The Thai Textile Society will present a lecture, “Lotus Stem Weaving from Shan State” by Sylvia Fraser-Lu at The Siam Society on Wednesday, March 19, 2008 at 10:30 a.m. She will explain the development of lotus stem weaving for monk’s robes and its continued popularity today.
Lotus-fiber weaving takes place in the eastern quarter of Kyaing Kan village, the largest settlement at the southern extremity of Inle Lake. According to informants, this activity began around 1910 when a Daw Sa Oo (Madame Sparrow’s Egg) in the interest of gaining merit set out to produce a set of robes for the highly revered abbot of a nearby monastery, from the fibers of the local padonma-kya lotus plant, which grew wild in the shallows of the lake. The delighted abbot had the weaver’s name changed to Daw Kya Oo (Madame Lotus Egg) in honor of her pious achievement. Daw Kya Oo and her friends continued to weave with lotus yarn for meritorious rather than commercial purposes, producing one or two sets of robes a year for eminent local abbots. None of Daw Kya Oo’s progeny are currently involved in weaving, but the descendants of her friends have continued the tradition.

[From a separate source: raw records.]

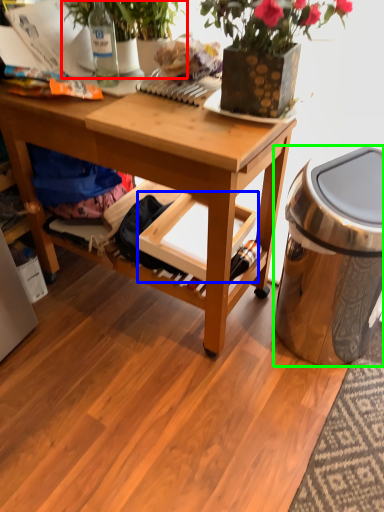 Question: Which is farther away from houseplant (highlighted by a red box)? shelf (highlighted by a blue box) or trash bin/can (highlighted by a green box)?

Choices:
 (A) shelf
 (B) trash bin/can

Answer: (B) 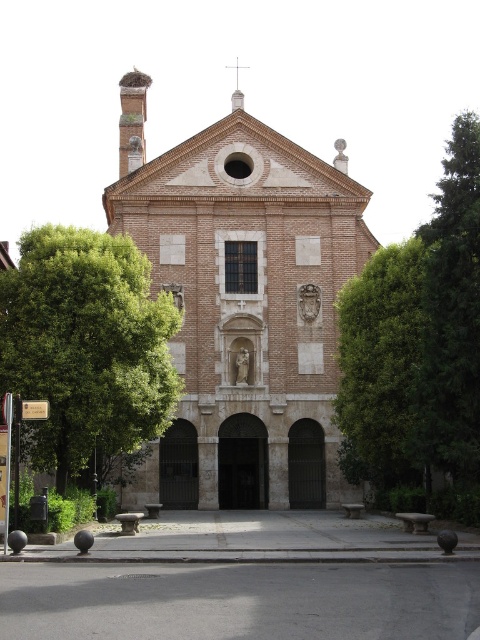 You are a visitor standing in front of the historic church. You notice the brown brick chapel at center and the green leafy tree at right. Which object appears taller in the scene?

The brown brick chapel at center is taller than the green leafy tree at right.

You are standing in front of the historic church building and want to take a photo of the central entrance. To avoid the green leafy tree at right from blocking the view, where should you position yourself relative to the tree?

The green leafy tree at right is located at point (418, 353), so you should position yourself to the left side of the tree to avoid it blocking the view of the central entrance. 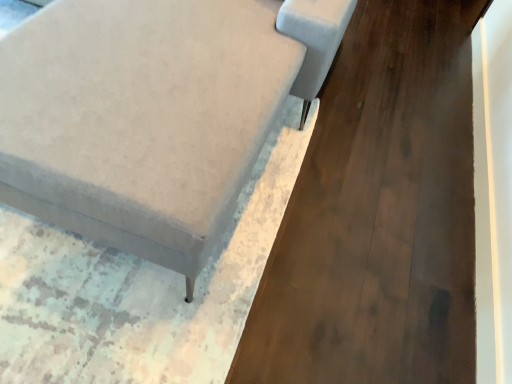 This screenshot has width=512, height=384. Find the location of `velvet gray sofa at lower left`. velvet gray sofa at lower left is located at coordinates (152, 113).

This screenshot has width=512, height=384. What do you see at coordinates (152, 113) in the screenshot?
I see `velvet gray sofa at lower left` at bounding box center [152, 113].

Locate an element on the screen. velvet gray sofa at lower left is located at coordinates tap(152, 113). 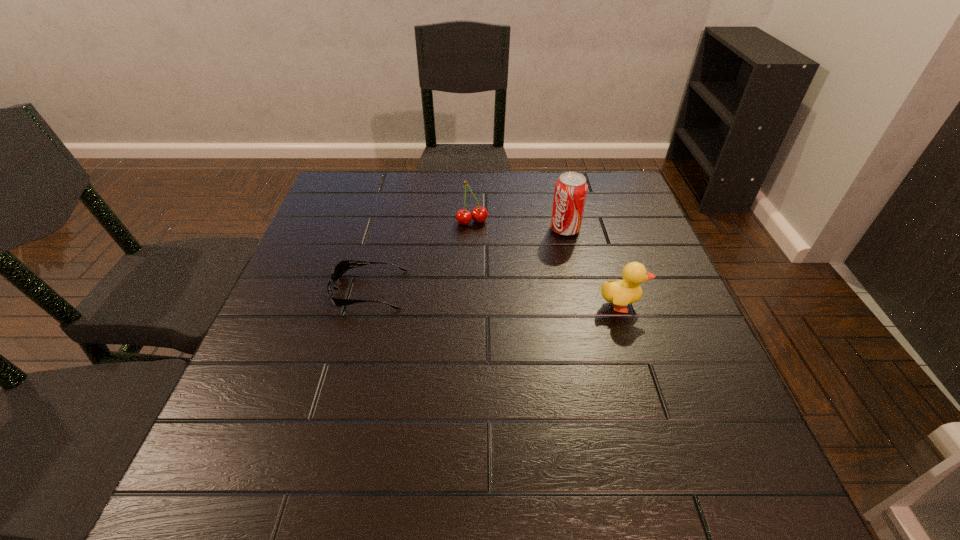 Locate which object is the third closest to the third object from right to left. Please provide its 2D coordinates. Your answer should be formatted as a tuple, i.e. [(x, y)], where the tuple contains the x and y coordinates of a point satisfying the conditions above.

[(620, 293)]

At what (x,y) coordinates should I click in order to perform the action: click on object identified as the third closest to the leftmost object. Please return your answer as a coordinate pair (x, y). This screenshot has width=960, height=540. Looking at the image, I should click on (620, 293).

The image size is (960, 540). I want to click on free region that satisfies the following two spatial constraints: 1. on the front side of the cherry; 2. on the front-facing side of the duckling, so click(x=470, y=305).

At what (x,y) coordinates should I click in order to perform the action: click on free point that satisfies the following two spatial constraints: 1. on the front side of the cherry; 2. on the front-facing side of the duckling. Please return your answer as a coordinate pair (x, y). The width and height of the screenshot is (960, 540). Looking at the image, I should click on (470, 305). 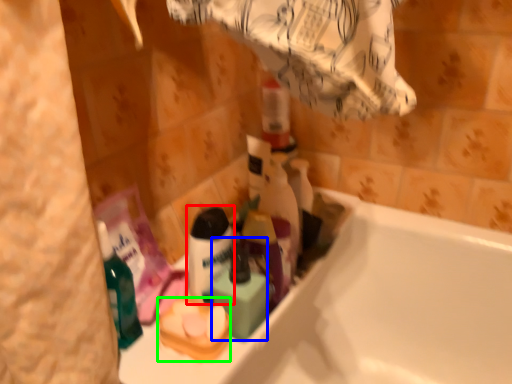 Question: Which object is the farthest from shaving cream (highlighted by a red box)? Choose among these: mouthwash (highlighted by a blue box) or product (highlighted by a green box).

Choices:
 (A) mouthwash
 (B) product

The obscure art of weaving monk’s robes from lotus stem fibers first came to national attention in Burma at the annual Shwedagon Maho-thingan Festival. In November 1981, a team of weavers from Kyaing Kan were invited to compete in a nation-wide weaving competition to honor a Buddhist legend that asserts that Maya, the mother of the Buddha, stayed up all night in the Tavatimsa heaven on the eve of her son’s Enlightenment, to weave him a suitable robe. Weaving in a rougher fiber than their competitors, who used milled cotton, they did not win, but their sturdy beautifully woven robe caused quite a sensation amongst the devoutly Buddhist on-lookers. Such an enthusiastic reaction was not unexpected, given the symbolic importance of the lotus in Hindu-Buddhist culture.
Ms Fraser-Lu is an expert in Asian arts and carts. A New Zealander by birth, she graduated from Otago University and spent many years as an educator in a variety of teaching and administrative positions in East and Southeast Asia. Her growing interest in Asian arts and crafts led her to begin writing articles for Arts of Asia and reviews for Oriental Art in the late seventies-early eighties. Books for Oxford Press soon followed, including Indonesian Batik: Patterns Processes and Places (1986), Handwoven Textiles of South-East Asia (1988), and Silverware of South-East Asia (1989). In recent years she has turned her attention to Burma with publications such as Burmese Lacquerware (Orchid Press, 1985 and 2000, Bangkok), Burmese Crafts: Past and Present (Oxford Press 1993, Singapore), and Splendour in Wood: The Buddhist Monasteries of Burma (Orchid Press, 2001).
The suggested donation is 100 baht for members of the Thai Textile Society and the Siam Society. Members of the public are asked to donate 200 baht.